### [What you need to do]
Reproduce the records without their pictures, keeping every word as it is.

▬▬▬▬▬▬

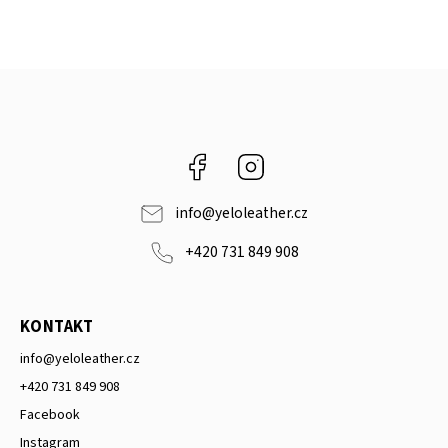
Facebook
Instagram
info
@
yeloleather.cz
+420 731 849 908
KONTAKT
info
@
yeloleather.cz
+420 731 849 908
Facebook
Instagram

▬▬▬▬▬▬

### [Solution]
Facebook
Instagram
info
@
yeloleather.cz
+420 731 849 908
KONTAKT
info
@
yeloleather.cz
+420 731 849 908
Facebook
Instagram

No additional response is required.